Now I understood. A normal mother would never say to her youngest child as they drove past the woods, “that’s where your real mother lives.” Or say in a sing-song, lullaby voice, “poor (name of the child here), lost in the woods, all alone, and the birds will come and cover you up with leaves” and then laugh when the child would express fear at the darkness of the woods. A fear, might I add, she never quite outgrew.

       Normal families, I’m learning, ate canned vegetables, took family trips to places like Disneyworld or Six Flaggs Great America, and had a microwave. They shopped for new clothes, drank Pepsi, and made a big deal out of each other’s accomplishments (even something as arcane as a birthday - - I mean, who cares if it’s your birthday? Right, that’s not how a normal person thinks. Sorry, it’s hard to retrain oneself to think like a non-lunatic.)

       I’ve realized it was not normal to take Sunday drives through the most dangerous parts of town. Nor was it normal to drink Hydrox pop, eat flavor of the week generic ice cream specials with names like cherry cheesecake that looked like the spinal surgery that happened to be on non-cable TV when you were eating it. I’m guessing normal families also didn’t have a sibling that needed extra credit in the cadaver lab so she stayed after class to help cut the cadaver into more manageable pieces. Then she came home and sat down to a spaghetti dinner without first changing her sweatshirt that had cadaver juice on it that looked a little too much like spaghetti dinner stains.

       Normal families didn’t have a child get mumps during the infamous mumps outbreak of 1986 when, count ‘em, a total of 46 people in the state of Illinois, myself included, got them. A normal, caring sister wouldn’t come home to find her mumps stricken sibling, glands so swollen she couldn’t swallow anything despite the fact that she was starving, and say to her, “What’s the fucking incubation period? I’ve got finals next week!” I envision instead, a normal sister perhaps painting the fingernails of the mumps victim, while they shared a juicy Tigerbeat magazine.

       I’m guessing normal families have normal friends, that dress stylishly, are skilled in basic social graces, boast about the accomplishments of their family members, carry around a huge cache of photos in their wallets or now on their cell phones, and when the difficult subject of funeral planning comes up, never utter the phrase, “just burn my dead ass”. A normal family probably never had a hand out of food delivered at the holidays, not because you were actually in financial need, but because you looked like you were one step away from homeless. Of course, my siblings and I then attacked the bag like savages to see if there was anything good in it. We were too young to realize someone might actually be going hungry because luck had landed a sack of donated food on our front porch.

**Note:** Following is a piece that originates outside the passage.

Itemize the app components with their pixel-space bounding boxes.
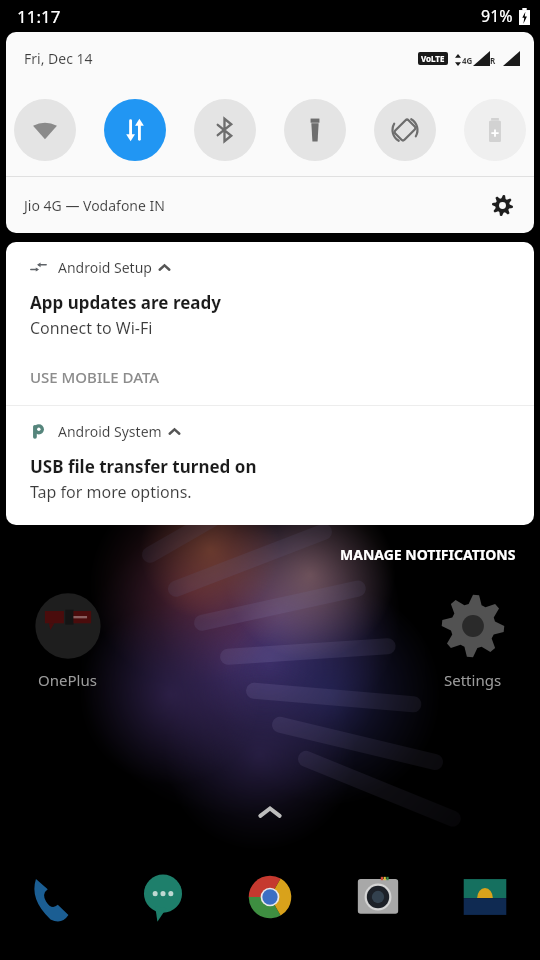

       To be fair, we would always stop at the bank on the way to the zoo to get a roll of quarters. These were then passed out to the homeless that congregated there so they could get a cup of coffee out of the machines. This was back when the zoo still had coffee machines and the homeless still hung out in Lincoln Park. We also took in countless strays, so that one of any number of cats was likely to jump on you if you were one of the few people crazy enough to visit the family homestead. And you couldn’t leave without sampling the cheese, cookies, and really thick coffee my father insisted you have. “Don’t ask, just give it to him!” He would repeat this over and over until you broke down and ate.

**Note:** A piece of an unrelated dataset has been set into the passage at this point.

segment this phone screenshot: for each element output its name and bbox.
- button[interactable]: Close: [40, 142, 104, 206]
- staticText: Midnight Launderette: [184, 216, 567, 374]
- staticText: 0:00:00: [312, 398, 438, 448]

       Being raised by lunatics does have its benefits. Running becomes an integral part of your life - - all the endorphins helps combat insanity. Instead of visiting Mickey Mouse, you have the opportunity to curse and spray holy water on your sibling while visiting a sacred shrine in Ireland. (Fortunately, your mother is too busy praying her downs syndrome daughter will somehow no longer be downs to notice your sacrilege.) You develop a worldview very different from that of your normal American. You get to take the Granada for a coveted spin around the block. And your children are taught to take pizza phone orders from their dead great, great uncle. The exercise they get as their grandfather demonstrates how they have to spin their arms really fast to lower the pizza down to hell is an added bonus.